4. Logistic Regression

Exercise 11: Classify high/low `mpg` cars in `Auto` dataset

Prepare the dataset
a. Create high and low mpg classes
b. Visual feature selection
- Quantitative features
- Qualitative features
c. Train-test split
d. LDA model
e. QDA model
f. Logit model
g. KNN model

Prepare the dataset

import pandas as pd

auto = pd.read_csv('http://www-bcf.usc.edu/~gareth/ISL/Auto.csv')

### 
## impute missing horsepower values with mean
#

# replace `?` with 0 so means can be calculated
for index in auto.index:
    if auto.loc[index, 'horsepower'] == '?':
        auto.loc[index, 'horsepower'] = 0

# cast horsepower to numeric dtype
auto.loc[ : , 'horsepower'] = pd.to_numeric(auto.horsepower)

# now impute values
for index in auto.index:
    if auto.loc[index, 'horsepower'] == 0:
        auto.loc[index, 'horsepower'] = auto[auto.cylinders == auto.loc[index, 'cylinders']].horsepower.mean()

a. Create high and low mpg classes

# represent high mpg as mpg above the median
auto['mpg01'] = (auto.mpg > auto.mpg.median()).astype('int32')
auto.head()

	mpg	cylinders	displacement	horsepower	weight	acceleration	year	origin	name
0	18.0	8	307.0	130.0	3504	12.0	70	1	chevrolet chevelle malibu
1	15.0	8	350.0	165.0	3693	11.5	70	1	buick skylark 320
2	18.0	8	318.0	150.0	3436	11.0	70	1	plymouth satellite
3	16.0	8	304.0	150.0	3433	12.0	70	1	amc rebel sst
4	17.0	8	302.0	140.0	3449	10.5	70	1	ford torino

auto.info()

<class 'pandas.core.frame.DataFrame'>
RangeIndex: 397 entries, 0 to 396
Data columns (total 10 columns):
mpg             397 non-null float64
cylinders       397 non-null int64
displacement    397 non-null float64
horsepower      397 non-null float64
weight          397 non-null int64
acceleration    397 non-null float64
year            397 non-null int64
origin          397 non-null int64
name            397 non-null object
mpg01           397 non-null int32
dtypes: float64(4), int32(1), int64(4), object(1)
memory usage: 29.5+ KB

Note high mpg is represented by class 1

b.
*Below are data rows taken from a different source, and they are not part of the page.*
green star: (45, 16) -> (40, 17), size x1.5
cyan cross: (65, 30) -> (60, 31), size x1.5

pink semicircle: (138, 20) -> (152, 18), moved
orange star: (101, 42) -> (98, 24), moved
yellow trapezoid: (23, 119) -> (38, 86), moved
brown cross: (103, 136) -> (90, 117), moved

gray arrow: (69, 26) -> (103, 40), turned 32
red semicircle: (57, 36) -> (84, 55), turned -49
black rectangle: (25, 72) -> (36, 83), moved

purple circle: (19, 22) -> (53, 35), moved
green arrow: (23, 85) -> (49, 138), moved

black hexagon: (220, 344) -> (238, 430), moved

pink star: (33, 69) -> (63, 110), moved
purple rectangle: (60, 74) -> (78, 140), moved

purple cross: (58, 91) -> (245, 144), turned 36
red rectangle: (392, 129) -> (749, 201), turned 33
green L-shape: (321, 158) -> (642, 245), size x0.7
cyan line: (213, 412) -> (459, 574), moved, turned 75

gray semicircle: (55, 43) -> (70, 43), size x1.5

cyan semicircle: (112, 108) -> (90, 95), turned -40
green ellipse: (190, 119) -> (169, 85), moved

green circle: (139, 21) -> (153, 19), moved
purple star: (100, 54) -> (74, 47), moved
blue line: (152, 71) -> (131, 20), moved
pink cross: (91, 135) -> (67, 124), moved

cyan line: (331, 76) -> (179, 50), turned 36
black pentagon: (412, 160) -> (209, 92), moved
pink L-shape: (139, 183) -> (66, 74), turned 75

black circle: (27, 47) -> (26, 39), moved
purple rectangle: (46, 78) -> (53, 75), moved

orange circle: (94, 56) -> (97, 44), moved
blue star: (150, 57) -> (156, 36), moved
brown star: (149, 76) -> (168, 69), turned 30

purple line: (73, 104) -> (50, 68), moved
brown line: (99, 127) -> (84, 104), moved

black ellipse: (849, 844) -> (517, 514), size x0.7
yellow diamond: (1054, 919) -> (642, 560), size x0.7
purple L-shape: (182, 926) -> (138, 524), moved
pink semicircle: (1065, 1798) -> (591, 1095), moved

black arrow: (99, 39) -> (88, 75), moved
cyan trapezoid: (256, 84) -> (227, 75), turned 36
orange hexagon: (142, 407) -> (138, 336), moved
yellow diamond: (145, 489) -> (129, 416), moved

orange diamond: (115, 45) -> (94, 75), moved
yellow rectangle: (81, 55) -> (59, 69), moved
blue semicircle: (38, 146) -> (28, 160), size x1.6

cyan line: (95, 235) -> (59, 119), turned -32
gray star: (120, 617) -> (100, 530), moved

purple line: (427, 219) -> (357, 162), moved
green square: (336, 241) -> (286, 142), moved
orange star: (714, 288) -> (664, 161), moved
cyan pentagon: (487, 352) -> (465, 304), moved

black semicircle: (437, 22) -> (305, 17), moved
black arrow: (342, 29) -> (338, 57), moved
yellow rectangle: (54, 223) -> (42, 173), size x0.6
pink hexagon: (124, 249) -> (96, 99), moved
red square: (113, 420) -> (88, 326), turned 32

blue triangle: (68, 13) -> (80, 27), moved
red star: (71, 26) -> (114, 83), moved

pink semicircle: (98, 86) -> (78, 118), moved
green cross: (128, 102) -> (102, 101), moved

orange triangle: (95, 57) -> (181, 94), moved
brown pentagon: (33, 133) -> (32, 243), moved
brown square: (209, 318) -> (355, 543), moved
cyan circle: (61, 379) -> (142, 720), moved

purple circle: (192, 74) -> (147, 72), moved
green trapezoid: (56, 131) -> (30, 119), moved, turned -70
Visual feature selection

import seaborn as sns
sns.set_style('white')

import warnings  
warnings.filterwarnings('ignore')

Quantitative features

We’ll inspect some plots of the quantitative variables against the high/low classes first.

Of course, mpg will completely separate classes, which is unsurprising. We won’t use this feature in our models, since it seems like cheating and/or makes the exercise uninteresting.

ax = sns.stripplot(x="mpg01", y="mpg", data=auto)

png

Now let’s look at the other quanitative features

ax = sns.violinplot(x="mpg01", y="displacement", data=auto)
ax = sns.stripplot(x="mpg01", y="displacement", data=auto)

png

ax = sns.violinplot(x="mpg01", y="horsepower", data=auto)
ax = sns.stripplot(x="mpg01", y="horsepower", data=auto)

png

ax = sns.catplot(x="mpg01", y="weight", data=auto, kind='violin')
ax = sns.stripplot(x="mpg01", y="weight", data=auto)

png

ax = sns.violinplot(x="mpg01", y="acceleration", data=auto)
ax = sns.stripplot(x="mpg01", y="acceleration", data=auto)

png

Since the number of unique values for year is small

auto.year.unique()

array([70, 71, 72, 73, 74, 75, 76, 77, 78, 79, 80, 81, 82])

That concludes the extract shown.